До этого в школе все эти годы Андрей вроде бы и не замечал Аленку. Да и в селе, хоть и жили они на одной улице, но все же далеко друг от друга, не встречались и не играли вместе. Да и вообще не выделялась Аленка в его глазах ничем особенным, кроме разве необычной фамилии Смуток, эта Аленка А теперь вот встретились, прикипели взглядами. И стояли так не отрываясь, не понимая, что с ними Глаза у девочки расширенные, чуточку округленные, словно бы испуганные. И такой синей бездонности, что Андрей, кажется, навеки утонул в них, ничего не понимая, лишь чувствуя непонятное удивление оттого, почему это он никак не отведет от нее взгляда и почему и она вот так, не отрываясь, смотрит и смотрит ему в глаза.

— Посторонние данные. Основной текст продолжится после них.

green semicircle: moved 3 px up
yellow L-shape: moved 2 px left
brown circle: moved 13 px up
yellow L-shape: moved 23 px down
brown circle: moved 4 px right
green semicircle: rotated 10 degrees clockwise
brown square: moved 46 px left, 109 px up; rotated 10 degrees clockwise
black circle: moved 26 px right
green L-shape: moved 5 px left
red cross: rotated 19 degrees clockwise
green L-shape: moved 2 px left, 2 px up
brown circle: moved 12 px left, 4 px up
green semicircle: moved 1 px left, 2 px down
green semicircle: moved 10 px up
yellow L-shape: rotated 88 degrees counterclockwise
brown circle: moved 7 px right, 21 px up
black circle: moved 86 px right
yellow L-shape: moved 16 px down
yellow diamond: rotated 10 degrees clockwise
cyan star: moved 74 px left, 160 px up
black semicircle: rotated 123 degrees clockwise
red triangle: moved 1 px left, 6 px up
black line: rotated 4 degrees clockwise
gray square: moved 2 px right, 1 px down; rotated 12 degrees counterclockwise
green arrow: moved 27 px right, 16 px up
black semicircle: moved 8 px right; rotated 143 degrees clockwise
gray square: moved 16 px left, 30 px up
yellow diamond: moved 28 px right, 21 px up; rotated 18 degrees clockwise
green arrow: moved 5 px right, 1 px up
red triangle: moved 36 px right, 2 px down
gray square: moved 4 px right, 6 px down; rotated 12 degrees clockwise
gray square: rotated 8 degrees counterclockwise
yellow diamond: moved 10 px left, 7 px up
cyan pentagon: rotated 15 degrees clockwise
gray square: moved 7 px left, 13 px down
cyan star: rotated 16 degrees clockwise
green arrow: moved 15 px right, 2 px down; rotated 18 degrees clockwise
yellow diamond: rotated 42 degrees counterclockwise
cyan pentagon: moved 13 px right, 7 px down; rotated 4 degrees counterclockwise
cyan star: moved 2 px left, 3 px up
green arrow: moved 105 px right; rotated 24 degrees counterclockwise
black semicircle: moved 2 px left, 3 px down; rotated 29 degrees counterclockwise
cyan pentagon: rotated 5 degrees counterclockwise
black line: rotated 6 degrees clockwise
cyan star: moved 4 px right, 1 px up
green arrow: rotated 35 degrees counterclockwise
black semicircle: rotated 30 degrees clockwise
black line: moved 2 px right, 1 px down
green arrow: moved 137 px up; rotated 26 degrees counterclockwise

Уснула, что ли? словно пробудил девочку чей-то шутливо-грубоватый голос.
Аленка, только после этого опомнившись, да так и не свернув «кружечку», отвела от Андрея взгляд и тихо, смущенно отступила в сторону
А он, Андрей, нацедил воды в плотно стиснутые ладони и выпил. Выпил, правда, как-то торопливо, будто куда-то спешил, и совсем не ощущая ни ее вкуса, ни прохлады.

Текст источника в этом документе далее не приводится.